At some point in the mid-1990s, I bought a copy of Shakespeare's Sonnets in a second-hand bookshop in Cambridge. It was the long-outdated edition of W. G. Ingram and Theodore Redpath, published in 1964 by the University of London Press, in the second impression of 1967. It must have sat in the publisher's warehouse for some time before it sold, since a sticker on the dustjacket flap replaces the original price (35 shillings) with a new, decimalised and inflated figure (£3.45). My interest in the book begins, however, with the flyleaf, inscribed in blue biro, in a somewhat shaky hand:
To Ev,
with love,
From Robert.
13th March, 1977.
Lower down on the page, a little black-and-white photograph of the couple has been pasted in, subscribed: ‘Us at Rhodes, / 1933.’
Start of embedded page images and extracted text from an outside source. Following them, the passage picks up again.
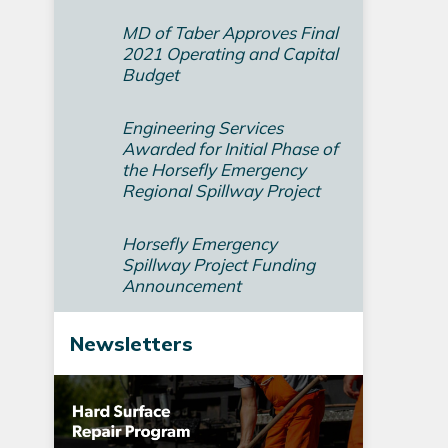
MD of Taber Approves Final
2021 Operating and Capital
Budget­
Engineering Services
Awarded for Initial Phase of
the Horsefly Emergency
Regional Spillway Project
Horsefly Emergency
Spillway Project Funding
Announcement
Newsletters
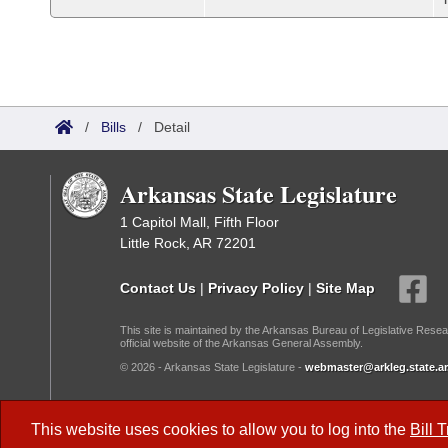
/
Bills
/
Detail
Arkansas State Legislature
1 Capitol Mall, Fifth Floor
Little Rock, AR 72201
Contact Us
|
Privacy Policy
|
Site Map
This site is maintained by the Arkansas Bureau of Legislative Resea
official website of the Arkansas General Assembly.
© 2026 - Arkansas State Legislature -
webmaster@arkleg.state.ar
Dark Mode:
This website uses cookies to allow you to log into the
Bill 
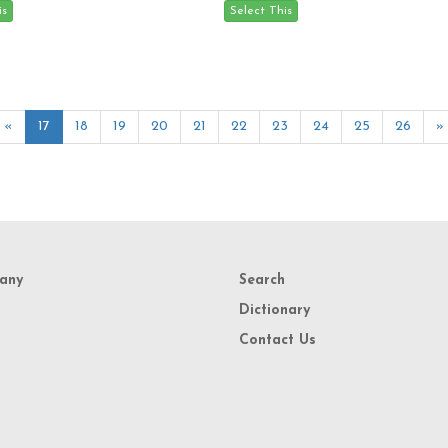
«
17
18
19
20
21
22
23
24
25
26
»
any
Search
Dictionary
Contact Us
Many such gifts go unread, but this one did not. On the inside cover of the book, this time in Ev's hand, is a list of numbers – reading down, 116, 29, 91, 30, 53, 71, 25, 17. The list refers, of course, to individual sonnets, and it comes as no surprise that 116 (‘Let me not to the marriage of true minds’) should be in the vanguard – if Rhodes was perhaps the venue for a honeymoon, here is the poem of choice for weddings. The sonnet itself goes unmarked, but later items on the list receive explicit annotation. So 29 (‘When in disgrace with Fortune and men's eyes’), which proclaims the transformative effects of ‘thy sweet love rememb'red’, prompts Ev to add: ‘last two lines quite true of R. J. R. to me’.